On Saturday, my former Center for Genome Sciences colleague Sean Eddy brought up the idea of a Random Genome Project: let’s create a random genome to serve as a null model of genome function. With this random genome, we can determine how much supposedly functional biochemical activity do we expect to see just by chance, and, among other things, we might use a random genome to explore how new functions evolve by “repurposing” (Eddy’s great term) non-functional DNA. In the comments to that post, you can read some discussion of how you might go about making a random genome.
An easier task would be to implement the random genome computationally, an idea I’ve been exploring recently, using a genome-wide binding model along the lines of the one by Wasson and Hartemink.
Why do this? Because we could explore two kinds of null models – the random genome described by Sean Eddy, and the naked genome.
To understand why these null models would be useful, let’s step back and look at what we don’t understand about transcription factor (TF) binding. My Washington U. colleague Joe Corbo studies the transcription factor CRX, which is a master regulator of genes in photoreceptor cells. His lab performed a ChIP-seq experiment on CRX, and identified thousands of places in the mouse genome where CRX binds inside rod photoreceptor cells.
A Levinthal’s Paradox in the genome
If we just look at the CRX results in mouse chromosome 1 (which includes ~197 million base pairs, or ~7% of the mouse genome), we find 328 ChIP-seq peaks, or regions to which CRX binds reproducibly. Why those 328 regions and not elsewhere? We don’t know.
CRX recognizes variants of the sequence CTAATCCC. How many times do CRX recognition sites crop in chromosome one?
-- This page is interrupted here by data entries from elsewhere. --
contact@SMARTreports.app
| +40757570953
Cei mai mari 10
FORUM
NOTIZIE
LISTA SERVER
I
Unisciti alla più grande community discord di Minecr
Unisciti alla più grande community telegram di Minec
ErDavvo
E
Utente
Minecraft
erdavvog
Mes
Depending on your cutoff score (which I set to biologically reasonable values – even weak sites can without question be important), the answer is this:
Only 328 sites are bound out of 30,000 to 150,000 possible sites. About 0.1% of all CRX recognition sites are actually bound reproducibly.
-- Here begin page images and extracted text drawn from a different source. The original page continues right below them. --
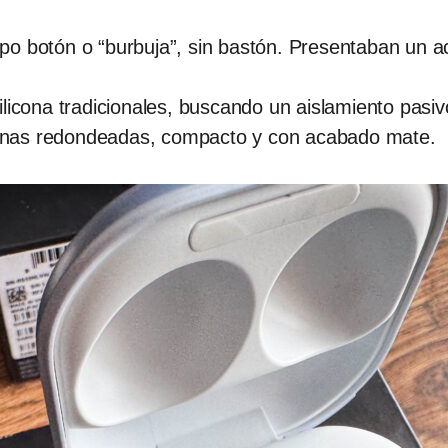
po botón o “burbuja”, sin bastón. Presentaban un 
licona tradicionales, buscando un aislamiento pasiv
nas redondeadas, compacto y con acabado mate.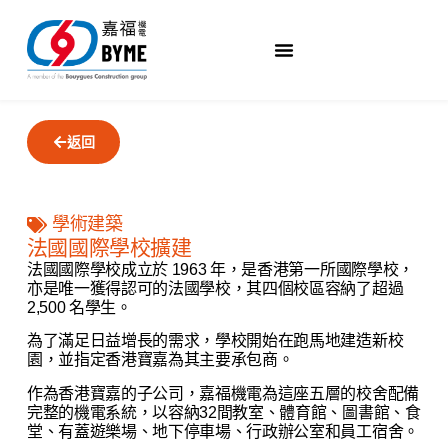
返回
學術建築
法國國際學校擴建
法國國際學校成立於 1963 年，是香港第一所國際學校，
亦是唯一獲得認可的法國學校，其四個校區容納了超過
2,500 名學生。
為了滿足日益增長的需求，學校開始在跑馬地建造新校
園，並指定香港寶嘉為其主要承包商。
作為香港寶嘉的子公司，嘉福機電為這座五層的校舍配備
完整的機電系統，以容納32間教室、體育館、圖書館、食
堂、有蓋遊樂場、地下停車場、行政辦公室和員工宿舍。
Why? Where is the information for specific, functional binding coming from? (How many of those 328 sites are actually functional is another question.)
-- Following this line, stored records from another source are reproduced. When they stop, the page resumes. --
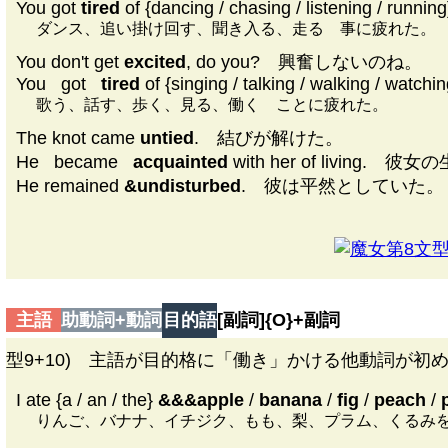
You got
tired
of {dancing / chasing / listening / running
ダンス、追い掛け回す、聞き入る、走る 事に疲れた。
You don't get
excited
, do you? 興奮しないのね。
You
|
got
|
tired
of {singing / talking / walking / watchin
歌う、話す、歩く、見る、働く ことに疲れた。
The knot came
untied
. 結びが解けた。
He
|
became
|
acquainted
with her of living
He remained
&undisturbed
. 彼は平然としていた。
第8文型D
主語
助動詞+動詞
目的語
[副詞]{
O
}+副詞
型9+10) 主語が目的格に「働き」かける他動詞が
I ate {a / an / the}
&&&apple
/
banana
/
fig
/
peach
/
りんご、バナナ、イチジク、もも、梨、プラム、くるみ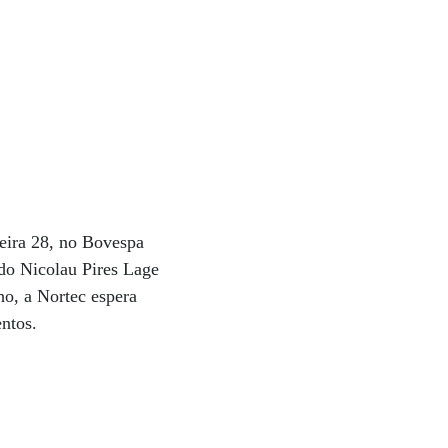
feira 28, no Bovespa
do Nicolau Pires Lage
ho, a Nortec espera
entos.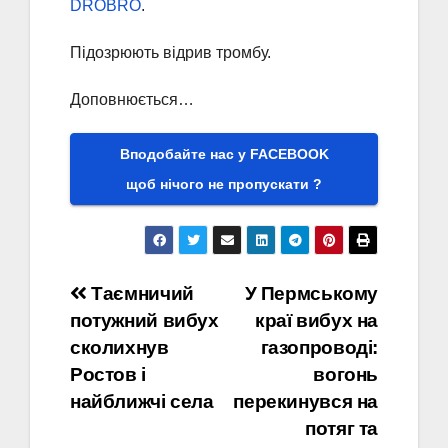
DROBRO
.
Підозрюють відрив тромбу.
Доповнюється…
Вподобайте нас у FACEBOOK
щоб нічого не пропускати ?
Навігація
Таємничий
У Пермському
потужний вибух
краї вибух на
записів
сколихнув
газопроводі:
Ростов і
вогонь
найближчі села
перекинувся на
потяг та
This is where the naked genome model comes in. CRX, and most transcription factors face a sort of Levinthal’s Paradox of the genome: they need to find their functional targets in a genome where the number of possible recognition sites often outnumbers the amount of TF molecules present in the cell, and, at first glance, there don’t seem to be many guideposts marking the path to target binding sites.
The guideposts could come in two possible forms, not mutually exclusive (and somewhat oversimplified, by leaving out the role of TFs in creating open chromatin):
1) TFs seek out recognition sites in pre-existing regions of open/marked chromatin.
2) TFs only bind in highly specific combinations with other TFs, and those specific combinations are present only at functional sites.
A Naked, null genome model
The naked genome is a genome in which nucleosomes are completely absent and the entire genome is then accessible. It’s a null model which allows us to quantify the potential contributions of chromatin structure and combinatorial binding, because we can ask, what CRX binding do we expect in the total absence of nucleosomes and cooperation with other TFs? Is the genome a giant sponge, soaking up TFs non-specifically? Weak recognition sites vastly outnumber high-affinity recognitions sites – who wins out in the naked genome? If we computationally simulate combinatorial binding with other TFs, do we achieve the specificity that we observe in the cell? The Naked Genome provides a baseline against which we can compare our hypotheses about TF binding.
We could also ask, how does nucleosome coverage tune TF binding? We have a Goldilocks problem: Is there too much inaccessible chromatin, too little, or is it just right?
You can imagine a situation in which too much of the genome is wrapped up in chromatin, resulting in too few accessible, specific recognition sites, and therefore TFs tend to pack non-specifically into any region of open chromatin. Is this what we’re seeing in the ENCODE data?
Or maybe the genome is too open, leaving too many ‘decoy’, non-target recognition sites accessible, and TFs find their targets primarily by sequence information, and not via chromatin guideposts. (The naked genome is the extreme version of this model.) In this case, if we try to experimentally test the ability of these decoy sites to drive transcription, we would predict little or no activity.
Maybe the nucleosome coverage is just right (or TF concentrations are tuned to the correct level), covering up just enough DNA so that TFs aren’t exposed to too many decoy sites, while leaving enough sites open so that TFs aren’t driven non-specifically into any available region of open chromatin.
And then there is the case of so-called pioneer TFs, which induce sites of open chromatin – how do they sort out the target sites from the decoys?
At this point, these kinds of questions are poorly developed, but they illustrate the need for a good null model as we try to understand how genome information is used to direct gene regulation.